See your projected retirement balance for both accounts with a live chart — and get a clear verdict on which one wins for your income and age.
| Feature | TFSA | RRSP |
|---|---|---|
| 2025 Annual Limit | $7,000 | $32,490 / 18% of income |
| Contribution Type | After-tax dollars | Pre-tax dollars (deductible) |
| Tax on Growth | None | Deferred |
| Withdrawals Taxed? | Never | Yes, as income |
| Withdrawal Room Restored? | Yes, next Jan 1 | No |
| Affects GIS/OAS Clawback? | No | Yes |
| Best For | Low-to-mid earners, flexibility | High earners, retirement focus |
This calculator projects your retirement balance under two scenarios — TFSA and RRSP — and tells you which account delivers more after-tax money at age 65.
Both accounts use the Future Value of a Growing Annuity formula:
FV = PV × (1 + r)ⁿ + PMT × [(1 + r)ⁿ − 1] / r
Where PV = current savings, PMT = annual contribution, r = annual return rate, n = years to retirement.
When you contribute to an RRSP, you get a tax refund equal to your contribution × your marginal rate.

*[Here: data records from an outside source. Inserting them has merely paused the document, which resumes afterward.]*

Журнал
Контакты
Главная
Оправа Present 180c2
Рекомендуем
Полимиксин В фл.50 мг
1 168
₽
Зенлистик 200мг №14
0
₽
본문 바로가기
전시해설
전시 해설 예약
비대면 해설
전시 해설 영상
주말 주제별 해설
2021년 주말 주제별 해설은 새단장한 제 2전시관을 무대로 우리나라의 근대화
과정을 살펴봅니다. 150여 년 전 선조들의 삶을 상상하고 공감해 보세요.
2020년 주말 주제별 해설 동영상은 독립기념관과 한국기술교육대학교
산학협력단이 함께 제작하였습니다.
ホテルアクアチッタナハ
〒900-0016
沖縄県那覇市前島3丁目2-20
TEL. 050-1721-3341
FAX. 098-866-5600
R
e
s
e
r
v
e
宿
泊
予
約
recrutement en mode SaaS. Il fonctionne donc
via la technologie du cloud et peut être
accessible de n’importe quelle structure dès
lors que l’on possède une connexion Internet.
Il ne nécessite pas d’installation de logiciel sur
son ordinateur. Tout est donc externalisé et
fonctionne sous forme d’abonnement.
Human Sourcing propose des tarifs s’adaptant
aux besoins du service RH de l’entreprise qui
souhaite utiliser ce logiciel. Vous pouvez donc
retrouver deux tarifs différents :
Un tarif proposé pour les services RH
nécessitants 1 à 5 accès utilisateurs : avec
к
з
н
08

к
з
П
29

This calculator assumes you reinvest that refund — which is the optimal strategy. At retirement, the full RRSP balance is taxed at your estimated retirement marginal rate (assumed 20%, since most retirees have lower income).

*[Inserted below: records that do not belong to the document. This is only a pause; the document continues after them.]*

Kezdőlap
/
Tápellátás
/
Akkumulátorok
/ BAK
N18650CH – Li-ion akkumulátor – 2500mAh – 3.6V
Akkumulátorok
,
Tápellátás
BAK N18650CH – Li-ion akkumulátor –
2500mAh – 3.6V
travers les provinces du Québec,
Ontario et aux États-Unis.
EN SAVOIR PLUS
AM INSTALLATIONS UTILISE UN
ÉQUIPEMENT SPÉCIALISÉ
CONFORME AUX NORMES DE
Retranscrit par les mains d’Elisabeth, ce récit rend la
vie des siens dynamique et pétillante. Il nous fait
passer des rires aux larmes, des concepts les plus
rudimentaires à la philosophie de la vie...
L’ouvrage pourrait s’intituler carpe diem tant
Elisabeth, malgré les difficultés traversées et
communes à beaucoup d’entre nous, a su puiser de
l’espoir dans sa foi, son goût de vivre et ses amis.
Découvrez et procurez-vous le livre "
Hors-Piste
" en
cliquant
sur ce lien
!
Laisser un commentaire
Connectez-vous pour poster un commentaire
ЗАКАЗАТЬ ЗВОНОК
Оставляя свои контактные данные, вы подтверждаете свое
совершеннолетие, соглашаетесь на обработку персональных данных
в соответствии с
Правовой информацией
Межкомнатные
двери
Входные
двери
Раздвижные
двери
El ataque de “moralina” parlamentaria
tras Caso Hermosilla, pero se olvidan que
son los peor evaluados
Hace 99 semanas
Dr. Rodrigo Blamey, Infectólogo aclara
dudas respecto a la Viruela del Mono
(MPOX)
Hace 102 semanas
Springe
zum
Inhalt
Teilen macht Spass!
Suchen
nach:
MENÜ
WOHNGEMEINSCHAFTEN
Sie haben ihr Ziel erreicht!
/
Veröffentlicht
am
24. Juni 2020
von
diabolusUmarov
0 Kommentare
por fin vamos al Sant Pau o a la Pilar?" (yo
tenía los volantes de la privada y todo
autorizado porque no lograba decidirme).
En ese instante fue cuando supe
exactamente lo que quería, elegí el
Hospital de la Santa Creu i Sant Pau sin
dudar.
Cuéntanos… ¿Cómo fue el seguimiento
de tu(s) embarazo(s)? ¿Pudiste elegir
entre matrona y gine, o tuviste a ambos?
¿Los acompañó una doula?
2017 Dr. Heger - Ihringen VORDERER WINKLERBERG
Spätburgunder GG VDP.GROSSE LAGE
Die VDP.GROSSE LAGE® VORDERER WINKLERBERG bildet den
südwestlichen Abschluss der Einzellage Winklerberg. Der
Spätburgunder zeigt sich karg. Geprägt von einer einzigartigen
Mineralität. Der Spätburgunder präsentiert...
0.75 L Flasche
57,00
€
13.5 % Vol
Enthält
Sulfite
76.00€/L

TFSA contributions come from after-tax income, but all growth and withdrawals are completely tax-free. This is more valuable when your current tax rate is low, or when you expect high income in retirement.
Inputs: Age 35, income $80,000, $10,000/year contribution, 6% return, BC resident.
Current marginal rate: ~29.7% (federal + BC combined). RRSP path: You contribute $10,000, get a ~$2,970 refund, reinvest it — effectively contributing $12,970/year pre-tax. At 65 (30 years), the RRSP balance is taxed at 20% on withdrawal. TFSA path: $10,000/year grows tax-free for 30 years.
In this example, RRSP wins — the upfront tax savings plus 30 years of tax-deferred compounding outpace the TFSA's tax-free growth.
If your current marginal rate is at or below 20% (roughly incomes under $57,000 in 2025), the TFSA will likely give you more at retirement — because the RRSP's tax refund isn't as valuable, yet withdrawals are still taxed.